▶ [Work order]: Return every line from the records below in which the word "Pilots" is found.

Entries taken from a collection
****************

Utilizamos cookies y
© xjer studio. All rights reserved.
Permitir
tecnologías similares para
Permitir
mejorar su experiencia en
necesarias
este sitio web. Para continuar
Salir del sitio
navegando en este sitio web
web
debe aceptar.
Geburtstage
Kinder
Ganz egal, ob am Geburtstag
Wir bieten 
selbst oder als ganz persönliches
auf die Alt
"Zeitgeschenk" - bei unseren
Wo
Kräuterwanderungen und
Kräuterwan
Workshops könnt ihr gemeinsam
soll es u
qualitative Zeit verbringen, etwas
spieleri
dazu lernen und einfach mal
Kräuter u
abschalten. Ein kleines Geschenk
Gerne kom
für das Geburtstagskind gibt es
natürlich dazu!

****************

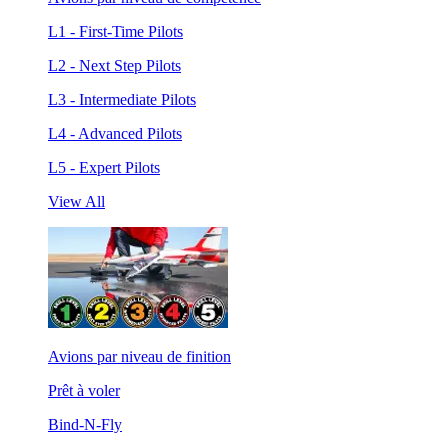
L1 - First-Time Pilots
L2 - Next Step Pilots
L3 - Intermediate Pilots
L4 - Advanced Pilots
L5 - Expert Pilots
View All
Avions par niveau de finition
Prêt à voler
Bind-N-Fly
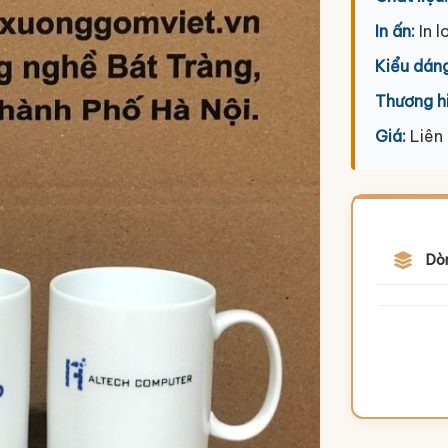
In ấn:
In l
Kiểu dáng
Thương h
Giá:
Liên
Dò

****************

▶ [Answer space]:
L1 - First-Time Pilots
L2 - Next Step Pilots
L3 - Intermediate Pilots
L4 - Advanced Pilots
L5 - Expert Pilots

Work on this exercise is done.